Department of Chemical & Biological Engineering, Northwestern University, Evanston, IL, USA.
Center for Synthetic Biology, Northwestern University, Evanston IL, USA.
Bioinformatics. 2019 Dec 15;35(24):5103-5112. doi: 10.1093/bioinformatics/btz449.

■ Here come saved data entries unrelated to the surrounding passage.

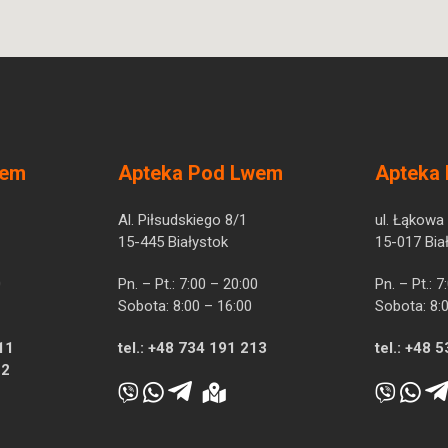
wem
Apteka Pod Lwem
Apteka
Al. Piłsudskiego 8/1
ul. Łąkowa
15-445 Białystok
15-017 Bia
0
Pn. – Pt.: 7:00 – 20:00
Pn. – Pt.: 
Sobota: 8:00 – 16:00
Sobota: 8:
11
tel.:
+48 734 191 213
tel.:
+48 5
12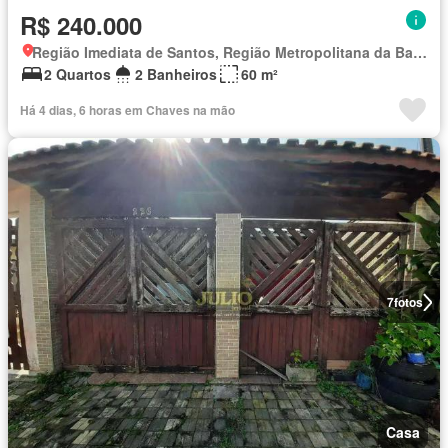
R$ 240.000
Região Imediata de Santos, Região Metropolitana da Baixada Santista
2 Quartos
2 Banheiros
60 m²
Há 4 dias, 6 horas em Chaves na mão
7
fotos
Casa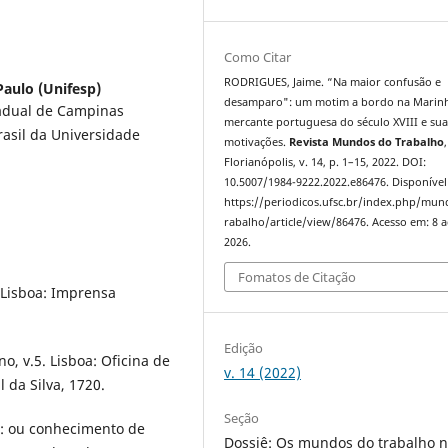
Como Citar
RODRIGUES, Jaime. “Na maior confusão e
Paulo (Unifesp)
desamparo": um motim a bordo na Marin
tadual de Campinas
mercante portuguesa do século XVIII e sua
rasil da Universidade
motivações.
Revista Mundos do Trabalho
,
Florianópolis, v. 14, p. 1–15, 2022. DOI:
10.5007/1984-9222.2022.e86476. Disponível
https://periodicos.ufsc.br/index.php/mu
rabalho/article/view/86476. Acesso em: 8 
2026.
Fomatos de Citação
 Lisboa: Imprensa
Edição
o, v.5. Lisboa: Oficina de
v. 14 (2022)
l da Silva, 1720.
Seção
o: ou conhecimento de
Dossiê: Os mundos do trabalho 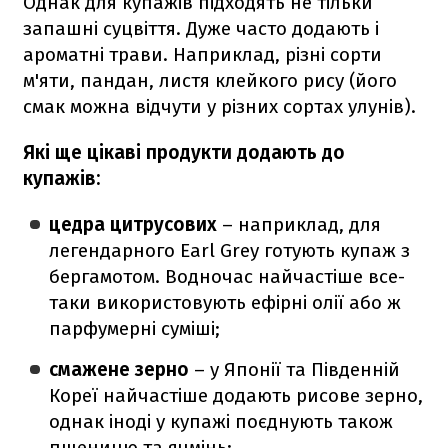
Однак для купажів підходять не тільки
запашні суцвіття. Дуже часто додають і
ароматні трави. Наприклад, різні сорти
м'яти, пандан, листя клейкого рису (його
смак можна відчути у різних сортах улунів).
Які ще цікаві продукти додають до
купажів:
цедра цитрусових
– наприклад, для
легендарного Earl Grey готують купаж з
бергамотом. Водночас найчастіше все-
таки використовують ефірні олії або ж
парфумерні суміші;
смажене зерно
– у Японії та Південній
Кореї найчастіше додають рисове зерно,
однак іноді у купажі поєднують також
пшеницю та ячмінь;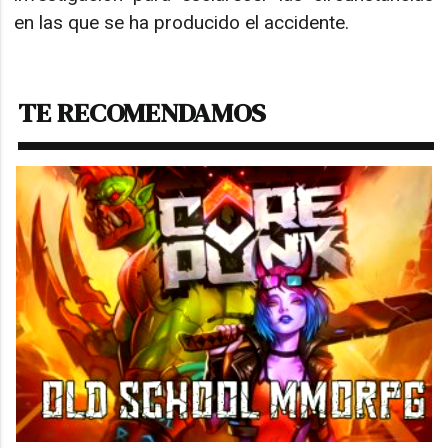
en las que se ha producido el accidente.
TE RECOMENDAMOS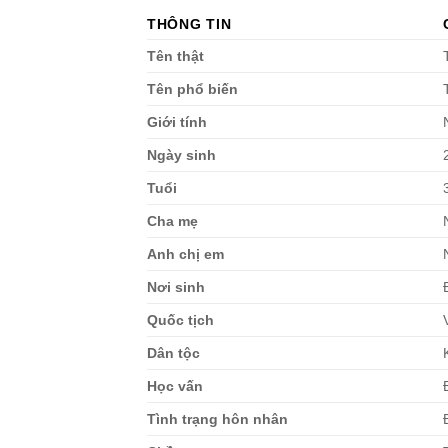
THÔNG TIN
Tên thật
Tên phổ biến
Giới tính
Ngày sinh
Tuổi
Cha mẹ
Anh chị em
Nơi sinh
Quốc tịch
Dân tộc
Học vấn
Tình trạng hôn nhân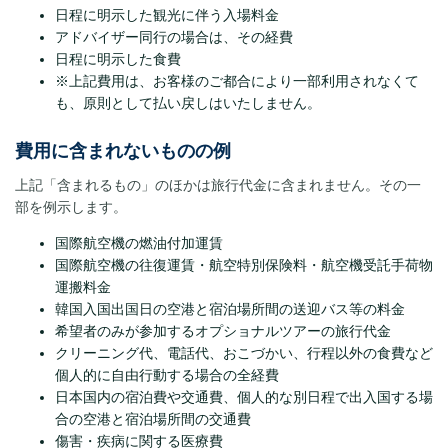
日程に明示した観光に伴う入場料金
アドバイザー同行の場合は、その経費
日程に明示した食費
※上記費用は、お客様のご都合により一部利用されなくて
も、原則として払い戻しはいたしません。
費用に含まれないものの例
上記「含まれるもの」のほかは旅行代金に含まれません。その一
部を例示します。
国際航空機の燃油付加運賃
国際航空機の往復運賃・航空特別保険料・航空機受託手荷物
運搬料金
韓国入国出国日の空港と宿泊場所間の送迎バス等の料金
希望者のみが参加するオプショナルツアーの旅行代金
クリーニング代、電話代、おこづかい、行程以外の食費など
個人的に自由行動する場合の全経費
日本国内の宿泊費や交通費、個人的な別日程で出入国する場
合の空港と宿泊場所間の交通費
傷害・疾病に関する医療費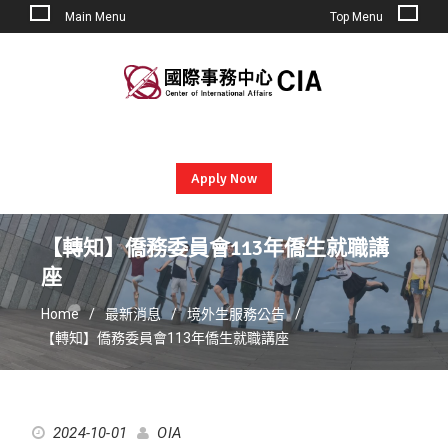
Main Menu
Top Menu
Skip
to
content
Apply Now
【轉知】僑務委員會113年僑生就職講
座
Home
最新消息
境外生服務公告
【轉知】僑務委員會113年僑生就職講座
2024-10-01
OIA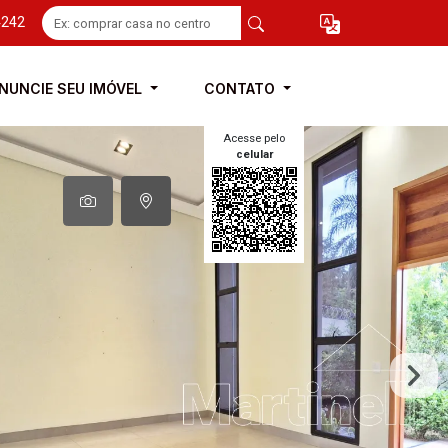
4242
NUNCIE SEU IMÓVEL
CONTATO
Acesse pelo
celular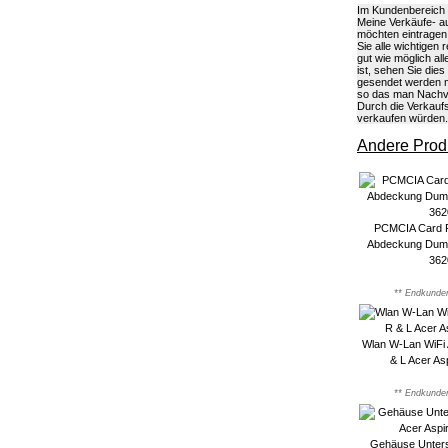
Im Kundenbereich k
Meine Verkäufe- au
möchten eintragen
Sie alle wichtigen
gut wie möglich a
ist, sehen Sie die
gesendet werden m
so das man Nachvo
Durch die Verkaufs
verkaufen würden.
Andere Produ
PCMCIA Card R
Abdeckung Dumm
362
** Endkunden
Wlan W-Lan WiFi 
& L Acer A
** Endkunden
Gehäuse Unters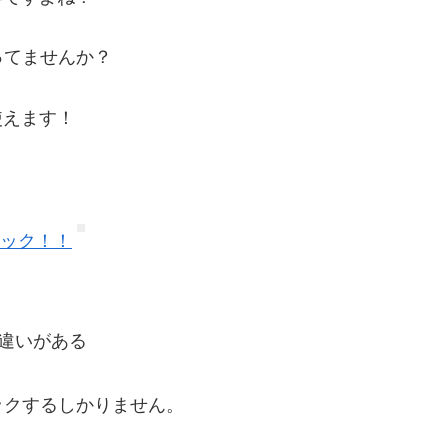
ってませんか？
使えます！
リック！！
違いがある
ックするしかりません。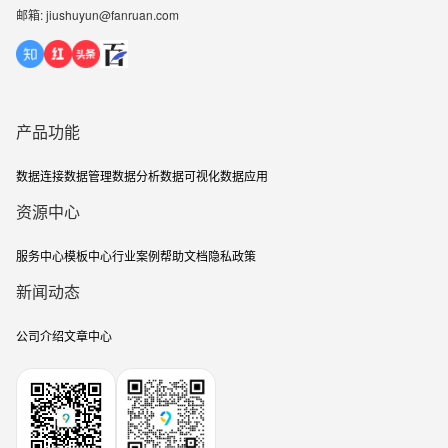
邮箱: jiushuyun@fanruan.com
产品功能
数据连接
数据管理
数据分析
数据可视化
数据应用
资源中心
服务中心
模板中心
行业案例
帮助文档
隐私政策
新闻动态
公司介绍
文章中心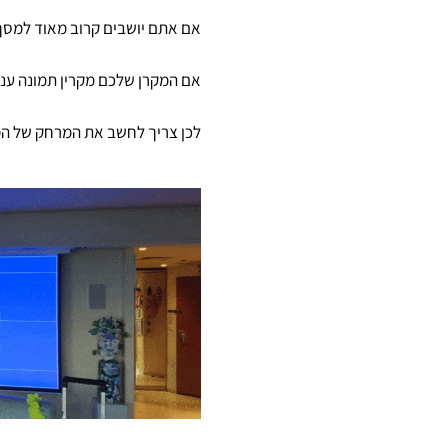
אם אתם יושבים קרוב מאוד למסך 
אם המקרן שלכם מקרין תמונה ענק
לכן צריך לחשב את המרחק של המק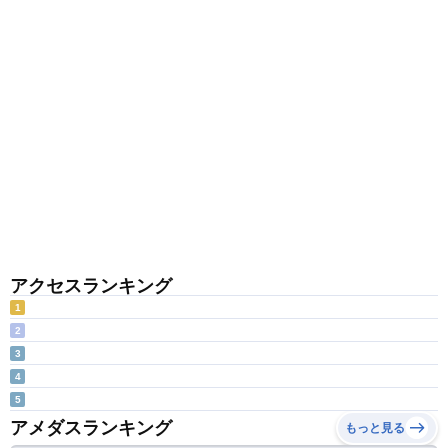
アクセスランキング
1
2
3
4
5
アメダスランキング
もっと見る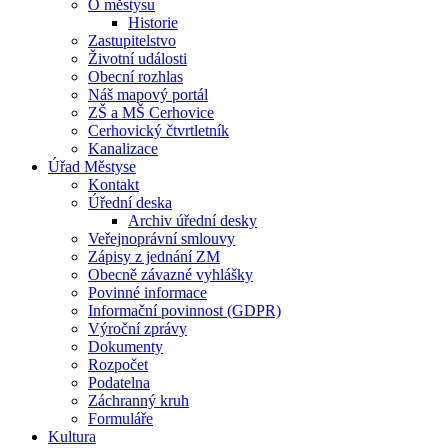
O městysu
Historie
Zastupitelstvo
Životní události
Obecní rozhlas
Náš mapový portál
ZŠ a MŠ Cerhovice
Cerhovický čtvrtletník
Kanalizace
Úřad Městyse
Kontakt
Úřední deska
Archiv úřední desky
Veřejnoprávní smlouvy
Zápisy z jednání ZM
Obecně závazné vyhlášky
Povinné informace
Informační povinnost (GDPR)
Výroční zprávy
Dokumenty
Rozpočet
Podatelna
Záchranný kruh
Formuláře
Kultura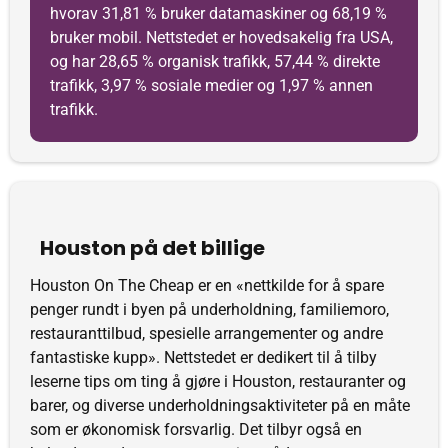
hvorav 31,81 % bruker datamaskiner og 68,19 %
bruker mobil. Nettstedet er hovedsakelig fra USA,
og har 28,65 % organisk trafikk, 57,44 % direkte
trafikk, 3,97 % sosiale medier og 1,97 % annen
trafikk.
Houston på det billige
Houston On The Cheap er en «nettkilde for å spare
penger rundt i byen på underholdning, familiemoro,
restauranttilbud, spesielle arrangementer og andre
fantastiske kupp». Nettstedet er dedikert til å tilby
leserne tips om ting å gjøre i Houston, restauranter og
barer, og diverse underholdningsaktiviteter på en måte
som er økonomisk forsvarlig. Det tilbyr også en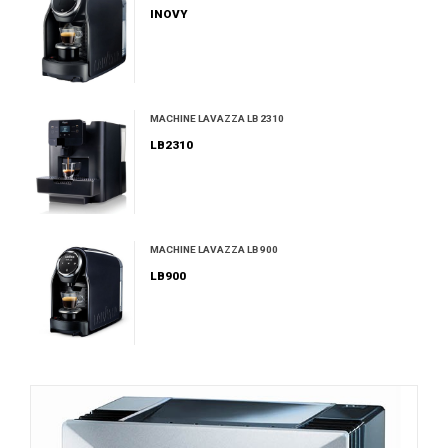
INOVY
MACHINE LAVAZZA LB 2310
LB2310
MACHINE LAVAZZA LB 900
LB900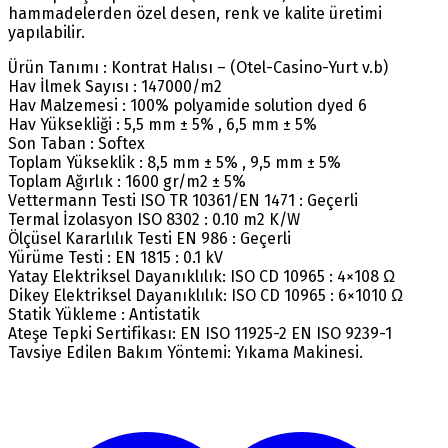
hammadelerden özel desen, renk ve kalite üretimi
yapılabilir.
Ürün Tanımı : Kontrat Halısı – (Otel-Casino-Yurt v.b)
Hav İlmek Sayısı : 147000/m2
Hav Malzemesi : 100% polyamide solution dyed 6
Hav Yüksekliği : 5,5 mm ± 5% , 6,5 mm ± 5%
Son Taban : Softex
Toplam Yükseklik : 8,5 mm ± 5% , 9,5 mm ± 5%
Toplam Ağırlık : 1600 gr/m2 ± 5%
Vettermann Testi ISO TR 10361/EN 1471 : Geçerli
Termal İzolasyon ISO 8302 : 0.10 m2 K/W
Ölçüsel Kararlılık Testi EN 986 : Geçerli
Yürüme Testi : EN 1815 : 0.1 kV
Yatay Elektriksel Dayanıklılık: ISO CD 10965 : 4×108 Ω
Dikey Elektriksel Dayanıklılık: ISO CD 10965 : 6×1010 Ω
Statik Yükleme : Antistatik
Ateşe Tepki Sertifikası: EN ISO 11925-2 EN ISO 9239-1
Tavsiye Edilen Bakım Yöntemi: Yıkama Makinesi.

RNA molecules can undergo complex structural dynamics, especially during transcription, which influence their biological functions. Recently developed high-throughput chemical probing experiments that study RNA cotranscriptional folding generate nucleotide-resolution 'reactivities' for each length of a growing nascent RNA that reflect structural dynamics. However, the manual annotation and qualitative interpretation of reactivity across these large datasets can be nuanced, laborious, and difficult for new practitioners. We developed a quantitative and systematic approach to automatically detect RNA folding events from these datasets to reduce human bias/error, standardize event discovery and generate hypotheses about RNA folding trajectories for further analysis and experimental validation.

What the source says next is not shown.